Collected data
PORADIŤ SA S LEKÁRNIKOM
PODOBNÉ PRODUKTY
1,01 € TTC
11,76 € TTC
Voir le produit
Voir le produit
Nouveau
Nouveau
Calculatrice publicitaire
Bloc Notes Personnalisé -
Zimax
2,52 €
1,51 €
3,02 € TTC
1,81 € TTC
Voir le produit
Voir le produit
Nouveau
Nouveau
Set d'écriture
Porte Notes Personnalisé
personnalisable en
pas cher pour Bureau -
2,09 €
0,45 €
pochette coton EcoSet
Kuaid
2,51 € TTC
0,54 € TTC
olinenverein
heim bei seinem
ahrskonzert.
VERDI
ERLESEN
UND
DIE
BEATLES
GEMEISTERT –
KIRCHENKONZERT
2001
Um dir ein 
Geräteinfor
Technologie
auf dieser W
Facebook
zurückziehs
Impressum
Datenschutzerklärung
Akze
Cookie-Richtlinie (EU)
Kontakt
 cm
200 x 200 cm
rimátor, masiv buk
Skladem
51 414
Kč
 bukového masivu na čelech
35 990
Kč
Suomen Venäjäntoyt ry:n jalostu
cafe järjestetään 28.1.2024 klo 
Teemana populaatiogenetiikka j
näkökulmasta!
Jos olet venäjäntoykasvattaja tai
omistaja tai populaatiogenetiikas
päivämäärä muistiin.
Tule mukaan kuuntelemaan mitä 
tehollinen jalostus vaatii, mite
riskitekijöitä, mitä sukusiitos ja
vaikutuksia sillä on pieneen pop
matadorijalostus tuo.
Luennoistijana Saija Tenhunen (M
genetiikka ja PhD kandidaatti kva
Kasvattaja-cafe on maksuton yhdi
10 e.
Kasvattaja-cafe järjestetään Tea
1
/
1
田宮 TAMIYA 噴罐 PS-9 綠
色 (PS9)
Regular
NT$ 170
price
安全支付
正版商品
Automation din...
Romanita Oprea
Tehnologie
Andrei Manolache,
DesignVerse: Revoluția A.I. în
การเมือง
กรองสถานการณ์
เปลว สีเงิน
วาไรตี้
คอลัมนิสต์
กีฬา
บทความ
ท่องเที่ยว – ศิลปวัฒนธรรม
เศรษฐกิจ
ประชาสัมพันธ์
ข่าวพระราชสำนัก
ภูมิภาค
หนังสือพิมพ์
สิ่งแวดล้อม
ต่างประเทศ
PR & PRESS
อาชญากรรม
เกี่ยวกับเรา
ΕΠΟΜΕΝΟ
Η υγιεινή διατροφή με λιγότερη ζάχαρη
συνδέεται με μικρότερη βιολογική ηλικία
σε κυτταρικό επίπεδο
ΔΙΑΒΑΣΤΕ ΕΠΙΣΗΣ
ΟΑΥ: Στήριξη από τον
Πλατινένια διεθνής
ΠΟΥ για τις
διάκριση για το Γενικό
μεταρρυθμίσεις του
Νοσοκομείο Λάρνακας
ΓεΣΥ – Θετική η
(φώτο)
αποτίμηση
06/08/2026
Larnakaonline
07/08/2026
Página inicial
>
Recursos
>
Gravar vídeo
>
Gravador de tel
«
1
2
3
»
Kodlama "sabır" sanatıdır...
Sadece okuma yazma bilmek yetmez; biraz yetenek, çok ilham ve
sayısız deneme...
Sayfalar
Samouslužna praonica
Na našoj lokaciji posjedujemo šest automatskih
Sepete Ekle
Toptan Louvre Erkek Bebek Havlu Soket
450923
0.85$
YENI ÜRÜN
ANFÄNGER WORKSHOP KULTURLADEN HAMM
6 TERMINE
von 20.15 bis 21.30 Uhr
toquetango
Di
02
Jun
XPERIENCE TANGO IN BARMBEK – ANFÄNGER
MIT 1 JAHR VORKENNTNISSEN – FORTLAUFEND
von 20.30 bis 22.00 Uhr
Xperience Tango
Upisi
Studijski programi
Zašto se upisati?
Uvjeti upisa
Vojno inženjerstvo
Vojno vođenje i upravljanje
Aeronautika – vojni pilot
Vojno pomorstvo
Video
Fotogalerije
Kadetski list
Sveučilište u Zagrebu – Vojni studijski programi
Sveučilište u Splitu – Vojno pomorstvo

How to complete this task :: Every line above that includes the word "pomorstvo" must appear in the answer.

Solution to this problem ::
Vojno pomorstvo
Sveučilište u Splitu – Vojno pomorstvo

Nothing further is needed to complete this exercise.